Donjons, dungeons, and dragons

Q: I recently came across the use of “donjon” for an inner tower of a castle. I assume the word is somehow related to “dungeon.”

A: Yes, both English words, “donjon” and “dungeon,” are derived from an Anglo-Norman term for a keep, or fortified tower, in the inner court of a castle.

In fact, they were once variants of the same word. Today “donjon” refers to the tower, while “dungeon” means an underground prison in the tower or a similar place.

Here’s how they developed.

The Anglo-Norman word (spelled donjun, dongon, dongoun, etc.) ultimately comes from the classical Latin domnus, a shortened form of dominus (lord), according to the Oxford English Dictionary.

When “donjon” first appeared in Middle English writing in the 14th century, it had both meanings—the tower as well as the underground prison.

Here’s the OED’s tower definition:

“A large fortified tower, esp. the great tower or keep of a castle, typically located in the innermost court or bailey, and used as a secure place of refuge, retreat, or imprisonment.”

The OED’s earliest citation for this tower sense, with the term spelled “donioun,” is from a mythical Middle English tale in which the Roman poet Virgil uses black magic to put a man made of brass atop a castle keep:

“Þer biside on o donioun / He kest a man of cler latoun” (“there not far away upon a donjon, he cast a man of bright brass”). From The Seven Sages of Rome, Middle English stories written around 1330.

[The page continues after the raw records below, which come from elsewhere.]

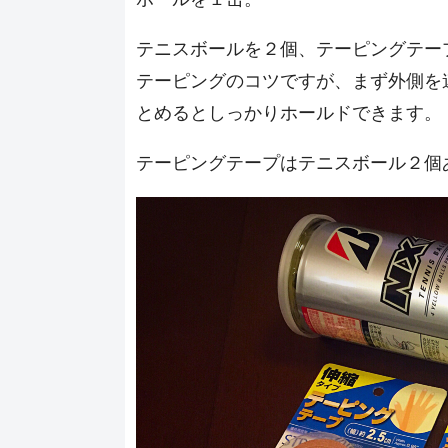
テニスボールを２個、テーピングテー
テーピングのコツですが、まず外側を
とめるとしっかりホールドできます。
テーピングテープはテニスボール２個あ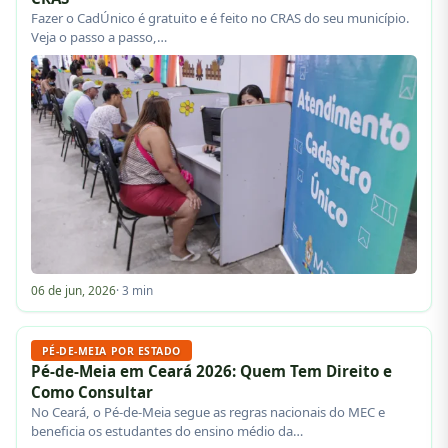
Fazer o CadÚnico é gratuito e é feito no CRAS do seu município.
Veja o passo a passo,…
06 de jun, 2026
· 3 min
PÉ-DE-MEIA POR ESTADO
Pé-de-Meia em Ceará 2026: Quem Tem Direito e
Como Consultar
No Ceará, o Pé-de-Meia segue as regras nacionais do MEC e
beneficia os estudantes do ensino médio da…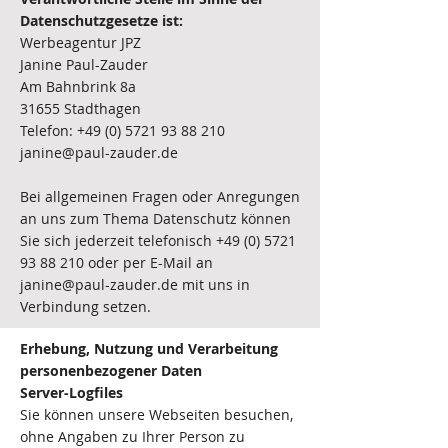
Datenschutzgesetze ist:
Werbeagentur JPZ
Janine Paul-Zauder
Am Bahnbrink 8a
31655 Stadthagen
Telefon: +49 (0) 5721 93 88 210
janine@paul-zauder.de
Bei allgemeinen Fragen oder Anregungen
an uns zum Thema Datenschutz können
Sie sich jederzeit telefonisch +49 (0) 5721
93 88 210 oder per E-Mail an
janine@paul-zauder.de mit uns in
Verbindung setzen.
Erhebung, Nutzung und Verarbeitung
personenbezogener Daten
Server-Logfiles
Sie können unsere Webseiten besuchen,
ohne Angaben zu Ihrer Person zu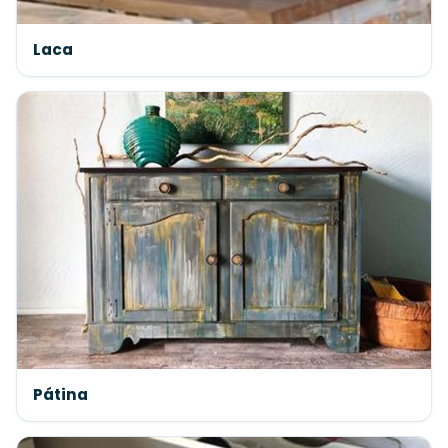
Laca
Pátina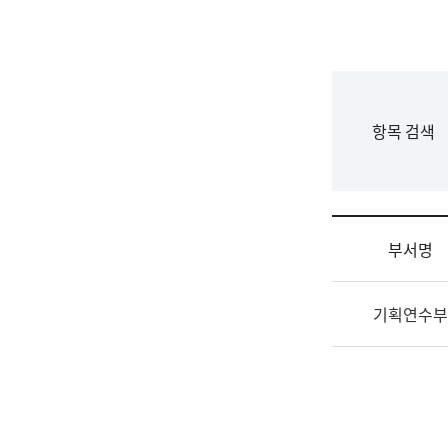
국
립
국
어
원
F
항목 검색
조
o
직
r
도
m
국
어
부서명
원
원
조
장
기획연수부
직
기
및
획
업
연
무
수
소
부
개
기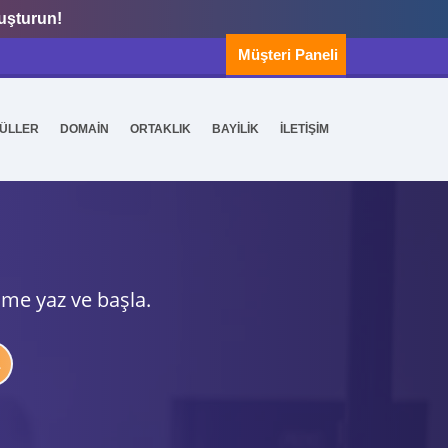
luşturun!
Müşteri Paneli
ÜLLER
DOMAİN
ORTAKLIK
BAYİLİK
İLETİŞİM
ime yaz ve başla.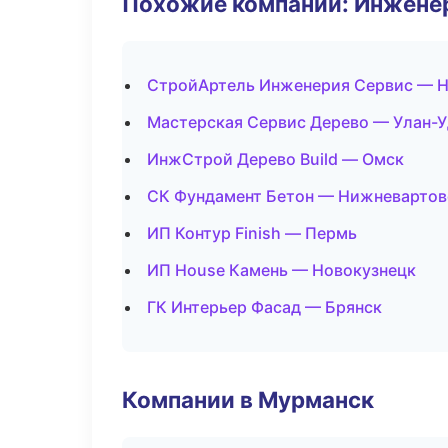
Похожие компании: Инжене
СтройАртель Инженерия Сервис — 
Мастерская Сервис Дерево — Улан-У
ИнжСтрой Дерево Build — Омск
СК Фундамент Бетон — Нижневартов
ИП Контур Finish — Пермь
ИП House Камень — Новокузнецк
ГК Интерьер Фасад — Брянск
Компании в Мурманск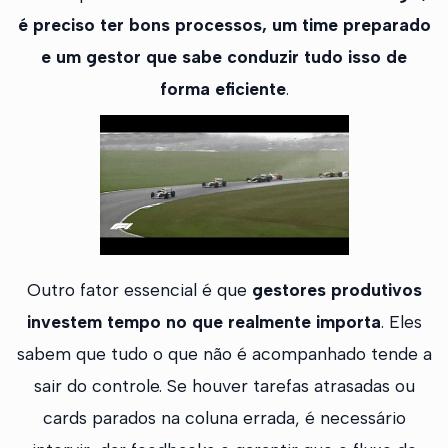
é preciso ter bons processos, um time preparado
e um gestor que sabe conduzir tudo isso de
forma eficiente
.
Outro fator essencial é que
gestores produtivos
investem tempo no que realmente importa
. Eles
sabem que tudo o que não é acompanhado tende a
sair do controle. Se houver tarefas atrasadas ou
cards parados na coluna errada, é necessário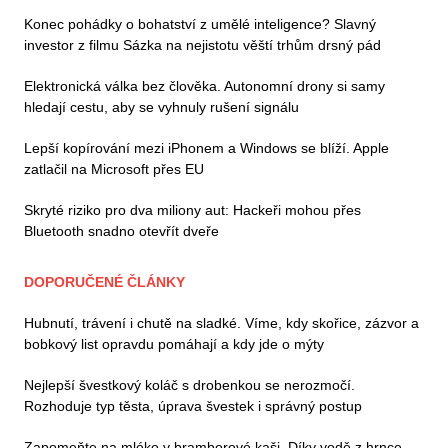
Konec pohádky o bohatství z umělé inteligence? Slavný
investor z filmu Sázka na nejistotu věští trhům drsný pád
Elektronická válka bez člověka. Autonomní drony si samy
hledají cestu, aby se vyhnuly rušení signálu
Lepší kopírování mezi iPhonem a Windows se blíží. Apple
zatlačil na Microsoft přes EU
Skryté riziko pro dva miliony aut: Hackeři mohou přes
Bluetooth snadno otevřít dveře
DOPORUČENÉ ČLÁNKY
Hubnutí, trávení i chutě na sladké. Víme, kdy skořice, zázvor a
bobkový list opravdu pomáhají a kdy jde o mýty
Nejlepší švestkový koláč s drobenkou se nerozmočí.
Rozhoduje typ těsta, úprava švestek i správný postup
Zapomeňte na mléko v bramborové kaši. Díky vodě z hrnce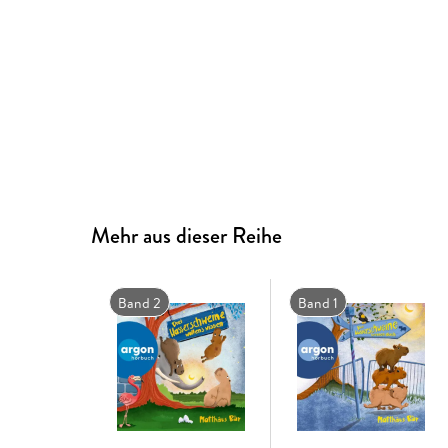
Mehr aus dieser Reihe
Band 2
Band 1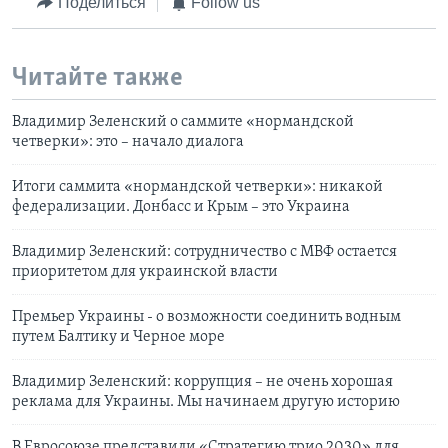
Поделиться
Follow us
Читайте также
Владимир Зеленский о саммите «нормандской
четверки»: это – начало диалога
Итоги саммита «нормандской четверки»: никакой
федерализации. Донбасс и Крым – это Украина
Владимир Зеленский: сотрудничество с МВФ остается
приоритетом для украинской власти
Премьер Украины - о возможности соединить водным
путем Балтику и Черное море
Владимир Зеленский: коррупция – не очень хорошая
реклама для Украины. Мы начинаем другую историю
В Евросоюзе представили «Стратегию трио 2030» для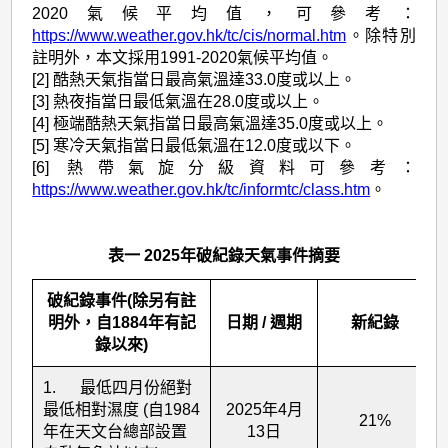
2020氣候平均值，可參考：
https://www.weather.gov.hk/tc/cis/normal.htm
。除特別
註明外，本文採用1991-2020氣候平均值。
[2] 酷熱天氣指當日最高氣溫達33.0度或以上。
[3] 熱夜指當日最低氣溫在28.0度或以上。
[4] 極端酷熱天氣指當日最高氣溫達35.0度或以上。
[5] 寒冷天氣指當日最低氣溫在12.0度或以下。
[6] 熱帶氣旋分級資料可參考：
https://www.weather.gov.hk/tc/informtc/class.htm
。
表一 2025年破紀錄天氣事件摘要
破紀錄事件(除另有註
明外，自1884年有記
日期 / 週期
新紀錄
錄以來)
1. 最低四月份絕對
最低相對濕度 (自1984
2025年4月
21%
年在天文台總部設置
13日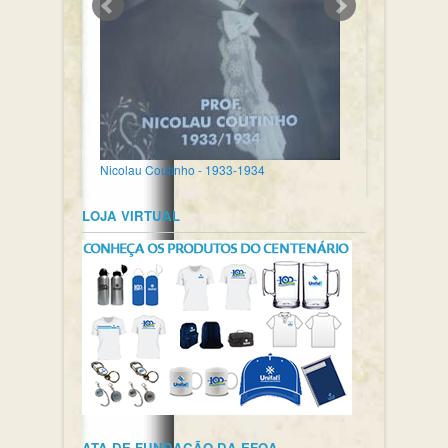
Nicolau Coutinho - 1933-1934
LOJA VIRTUAL
ATA DE FUNDAÇÃO DA EFOA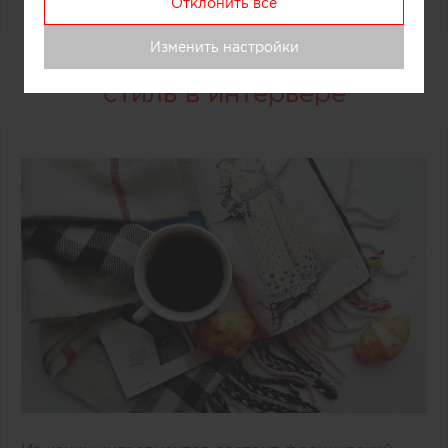
Отклонить все
Изменить настройки
Как в Париже: французский
стиль в интерьере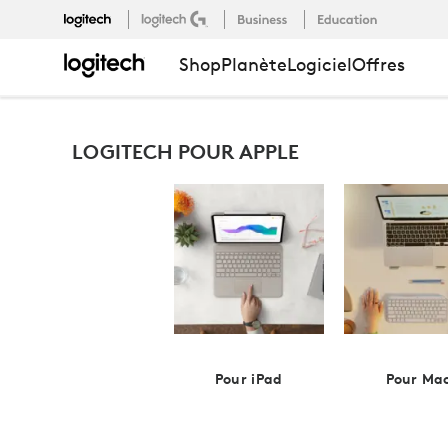
LOGITECH
Shop
Planète
Logiciel
Offres
POUR
LOGITECH POUR APPLE
APPLE
Pour iPad
Pour Ma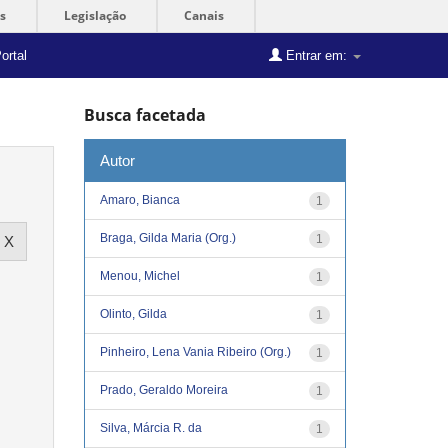
s
Legislação
Canais
ortal
Entrar em:
Busca facetada
Autor
Amaro, Bianca
1
Braga, Gilda Maria (Org.)
1
Menou, Michel
1
Olinto, Gilda
1
Pinheiro, Lena Vania Ribeiro (Org.)
1
Prado, Geraldo Moreira
1
Silva, Márcia R. da
1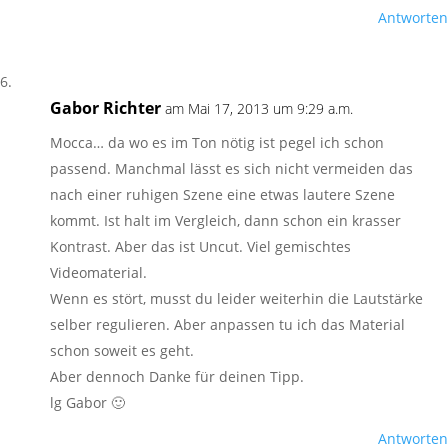
Antworten
Gabor Richter
am Mai 17, 2013 um 9:29 a.m.
Mocca… da wo es im Ton nötig ist pegel ich schon
passend. Manchmal lässt es sich nicht vermeiden das
nach einer ruhigen Szene eine etwas lautere Szene
kommt. Ist halt im Vergleich, dann schon ein krasser
Kontrast. Aber das ist Uncut. Viel gemischtes
Videomaterial.
Wenn es stört, musst du leider weiterhin die Lautstärke
selber regulieren. Aber anpassen tu ich das Material
schon soweit es geht.
Aber dennoch Danke für deinen Tipp.
lg Gabor 🙂
Antworten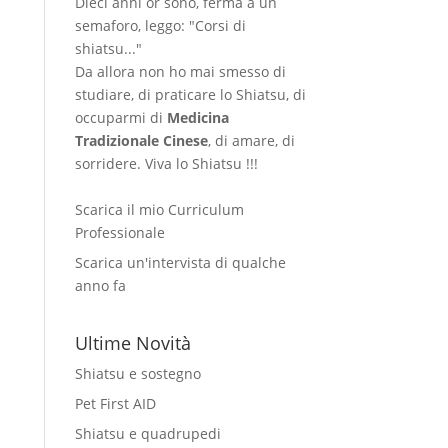
Dieci anni or sono, ferma a un
semaforo, leggo: "Corsi di
shiatsu..."
Da allora non ho mai smesso di
studiare, di praticare lo Shiatsu, di
occuparmi di
Medicina
Tradizionale Cinese
, di amare, di
sorridere. Viva lo Shiatsu !!!
Scarica il mio Curriculum
Professionale
Scarica un'intervista di qualche
anno fa
Ultime Novità
Shiatsu e sostegno
Pet First AID
Shiatsu e quadrupedi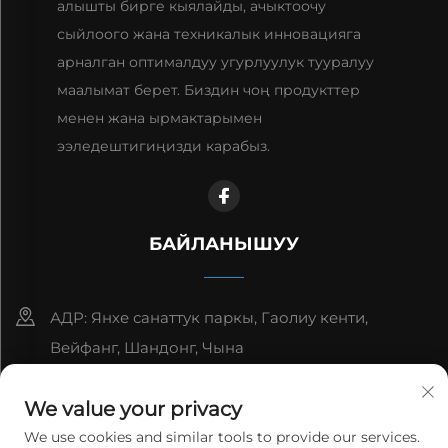
алышты бирге кыялайды, ачыктоочу
сыйлоого жана техникалык инновацияга
арналган оптималдуу угурлуулук тууралуу
маалымат берет. Биздин чоң продукттер
менен жана ырмактарымен
ээледештигиңизди карабыз.
БАЙЛАНЫШУУ
АДР: Янхе санаттук паркы, Гаолиу кенти,
Вейфанг, Шандонг, Чына
8615006666497
We value your privacy
[email protected]
We use cookies and similar tools to provide our services.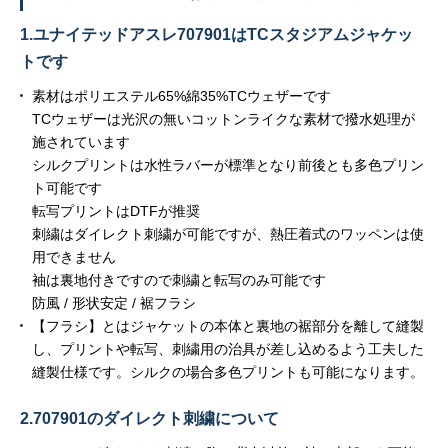
1.ユナイテッドアスレ707901はTCスタジアムジャケッ
トです
素材はポリエステル65%綿35%TCウェザーです
TCウェザーは光沢の無いコットンライクな素材で撥水処理が
施されています
シルクプリントは水性ラバーが標準となり前後とも多色プリン
ト可能です
転写プリントはDTFが推奨
刺繍はダイレクト刺繍が可能ですが、熱圧着式のワッペンは使
用できません
袖は裏地付きですので刺繍と転写のみ可能です
防風 / 形状安定 / 裾フラシ
【フラシ】とはジャケットの本体と裏地の裾部分を離して縫製
し、プリントや転写、刺繍用の治具が差し込めるよう工夫した
縫製仕様です。シルクの場合多色プリントも可能になります。
2.707901のダイレクト刺繍について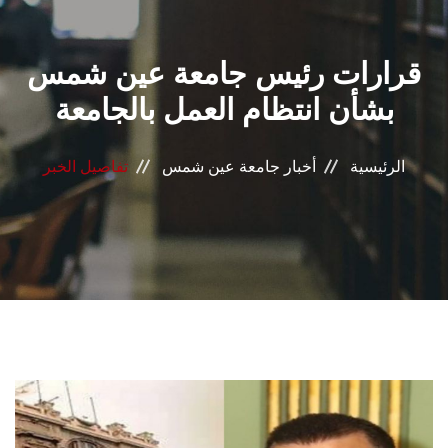
القطاعـات
قرارات رئيس جامعة عين شمس
الشئون الأكاديمية
بشأن انتظام العمل بالجامعة
البحث العلمي
الرئيسية
أخبار جامعة عين شمس
تفاصيل الخبر
الرعاية الصحية
المراكز والوحدات
الأنظمة الذكية
الإعلام
تواصل معنا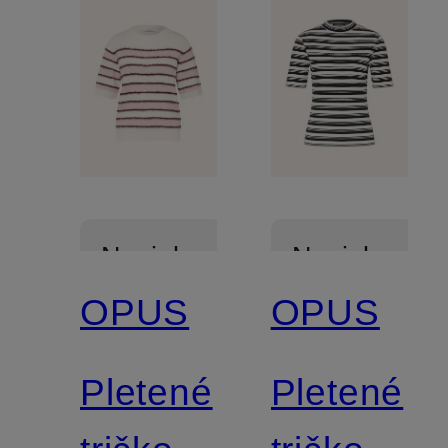
Novinka
Novinka
OPUS
OPUS
Pletené
Pletené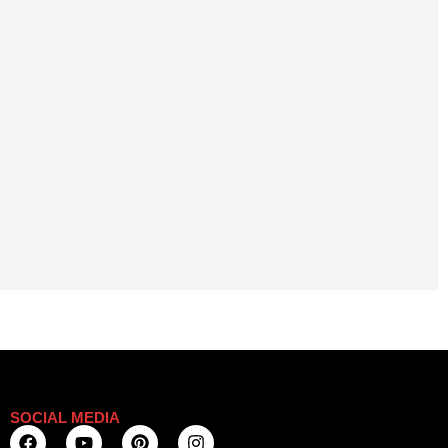
SOCIAL MEDIA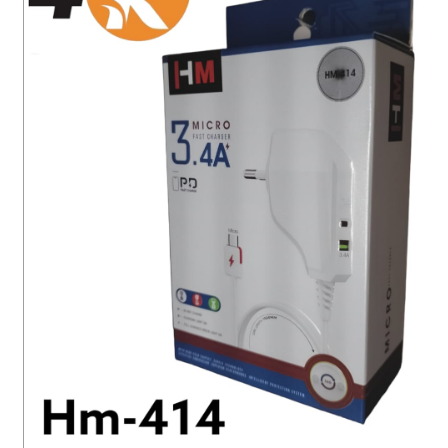
سماعات
سماعات بلوتوث
إيربودز
مكبرات صوت (صب)
ميكروفونات
شواحن
كابلات
باور بانك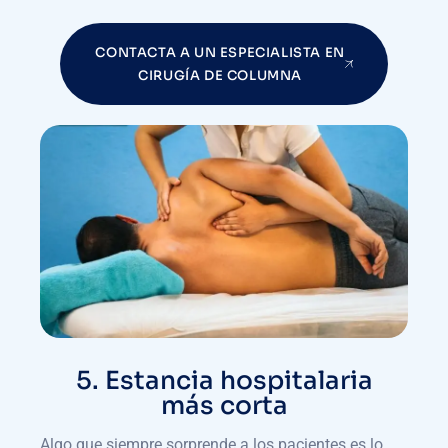
CONTACTA A UN ESPECIALISTA EN
CIRUGÍA DE COLUMNA
5. Estancia hospitalaria
más corta
Algo que siempre sorprende a los pacientes es lo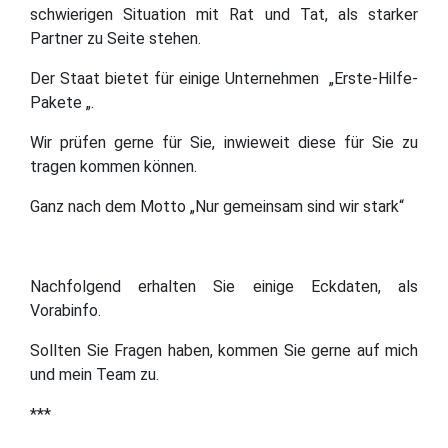
schwierigen Situation mit Rat und Tat, als starker
Partner zu Seite stehen.
Der Staat bietet für einige Unternehmen „Erste-Hilfe-
Pakete „.
Wir prüfen gerne für Sie, inwieweit diese für Sie zu
tragen kommen können.
Ganz nach dem Motto „Nur gemeinsam sind wir stark“
Nachfolgend erhalten Sie einige Eckdaten, als
Vorabinfo.
Sollten Sie Fragen haben, kommen Sie gerne auf mich
und mein Team zu.
***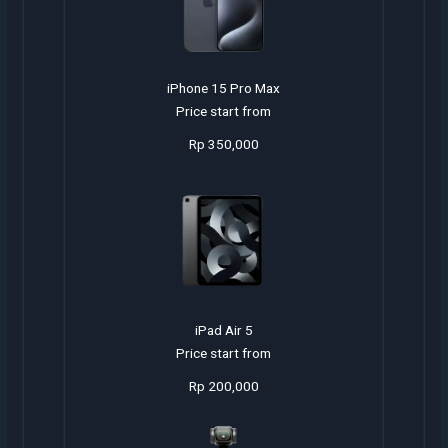
iPhone 15 Pro Max
Price start from
Rp 350,000
iPad Air 5
Price start from
Rp 200,000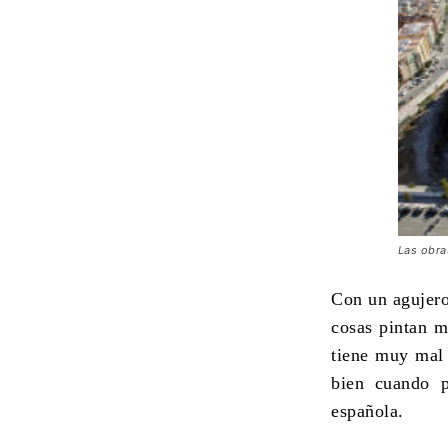
Las obra
Con un agujero
cosas pintan m
tiene muy mal 
bien cuando p
española.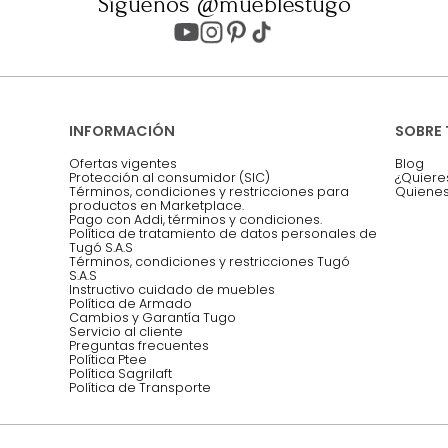
Entiendo y acepto los términos, cond
Acepto, Autorizo el Tratamiento de 
ión sobre ofertas
Asesoramos y co
EMPIEZA TU PROYECTO
oficina, comidas,
Síguenos @mueblestugo
INFORMACIÓN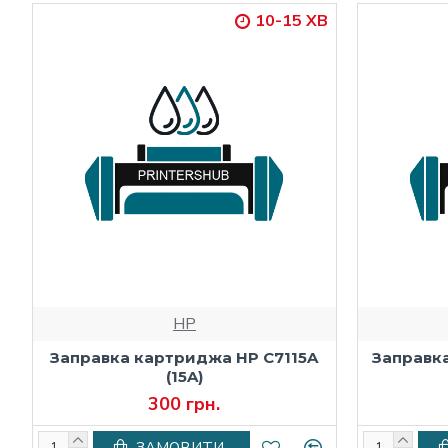
10-15 ХВ
HP
Заправка картриджа HP C7115A
Заправк
(15A)
300 грн.
ЗАМОВИТИ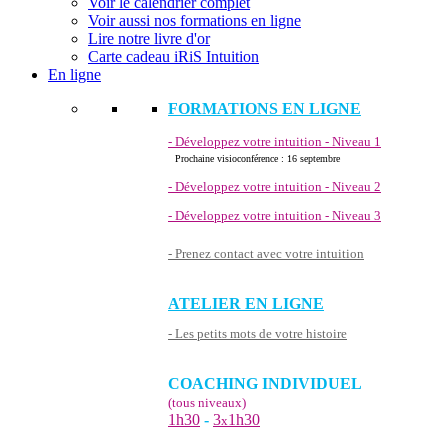
Voir le calendrier complet
Voir aussi nos formations en ligne
Lire notre livre d'or
Carte cadeau iRiS Intuition
En ligne
FORMATIONS EN LIGNE
- Développez votre intuition - Niveau 1
Prochaine visioconférence : 16 septembre
- Développez votre intuition - Niveau 2
- Développez votre intuition - Niveau 3
- Prenez contact avec votre intuition
ATELIER EN LIGNE
- Les petits mots de votre histoire
COACHING INDIVIDUEL
(tous niveaux)
1h30
-
3
1h30
x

The dictionary defines the prison sense of “donjon” as “a (small) secure cell, underground chamber, or pit for the confinement of prisoners, esp. in the keep of a castle.”

Oxford’s first citation for this sense is from a medieval homily in which a pilgrim’s soul is imprisoned by Satan, then rescued by St. James and the Virgin Mary:

“His sawel es broht til a donjoun, / Thar it wit outen end sal lend” (“His soul is brought to a dungeon, there without end it shall dwell”). From Northern Homily: Pilgrim of St. James, dated at sometime before 1400, but believed composed around 1300.

The words “donjon” and “dungeon” eventually diverged, as the different spellings took on their different meanings in early modern English.

Finally, the OED notes that the term is now used in fantasy role-playing games, especially Dungeons & Dragons, to mean “any enclosed environment, most typically a complex of underground vaults, tunnels, etc., in which players seek rewards and face dangers.”

The OED’s earliest role-playing example, which we’ve expanded, is from the original 1974 D&D rules, written by the game’s designers, Gary Gygax and Dave Arneson:

“A good dungeon will have no less than a dozen levels down, with offshoot levels in addition, and new levels under construction so that players will never grow tired of it.”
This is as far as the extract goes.